Iceland’s news media provide for a large variety of news formats, though it has somewhat decreased in the last decade, particularly on regional and local levels.
RÚV’s main television news show at 19:00 normally lasts for around 30 minutes and is also broadcast on its Radio 2 channel. The 19:00 news is followed by another 30-minute news and current affairs programme four days a week called Kastljós. The late-evening news at 22:00 is broadcast four days a week and lasts 15 minutes. Additionally, once a forthnight, RÚV airs the programme Kveikur that is dedicated to investigative and in-depth journalism. On Sunday mornings, meanwhile, there is a weekly live discussion format on current affairs.
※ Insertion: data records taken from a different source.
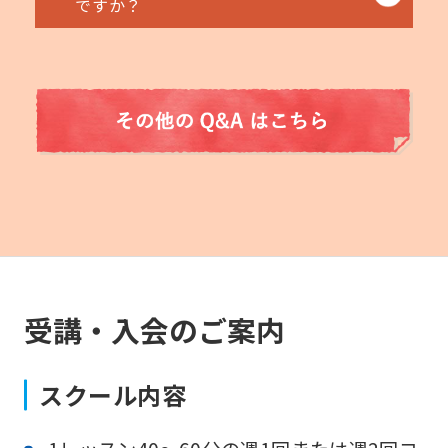
ですか？
b
e
t
r
a
n
s
l
a
t
受講・入会のご案内
e
d
スクール内容
m
e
The private Channel 2 has a shorter main news format (15–20 minutes) every night at 18:30, but it is not any more sensationalist than the public broadcasting news. The current affairs programme that follows, Ísland í dag, can, however, be said to be more sensationalist, as it focuses more on human interest stories and not just on politics or economic affairs. Kompás,an investigative programme, scrapped for economic reasons in 2009 on Channel 2, restarted in 2019, but it is only aired online on vísir.is.
Both RÚV’s and Sýn’s radio channels have short news flashes every hour. RÚV has two main news formats, at 12:20 and 18:00, 20–30 minutes long. Sýn’s radio Bylgjan has a 15–minute main news format at 12:00, and broadcasts Channel 2’s evening news at 18:30. Both offer two-hour–long morning and afternoon news magazines on weekdays. RÚV’s Radio 1 also has a weekly foreign affairs magazine (Heimskviður) and a weekly discussion format on current affairs. Furthermore, public and private television and radio provide podcasts and are available as web-TV and radio. RÚVRadio 1 used to have regional news format broadcast before the main evening news in the northern, western, and eastern regions of Iceland, but that was cut in 2009.
There are many online news sites, with the most-read ones being affiliates of established media, but there are also online-only news sites (see Indicator E1 – Media ownership concentration national level). All online news sites have a variety of formats: short breaking news, long-reads, short television news formats, and podcasts.
It is a distinctive characteristic of the Icelandic press market that it has “produced neither elite-oriented quality papers nor extremely populistic tabloids” (Karlsson 2004: 242). In a market as small as in Iceland, there is little room for readership segregation based on purchasing capacity and other socioeconomic divisions, and Icelandic newspapers mostly cater to the general public for their readership.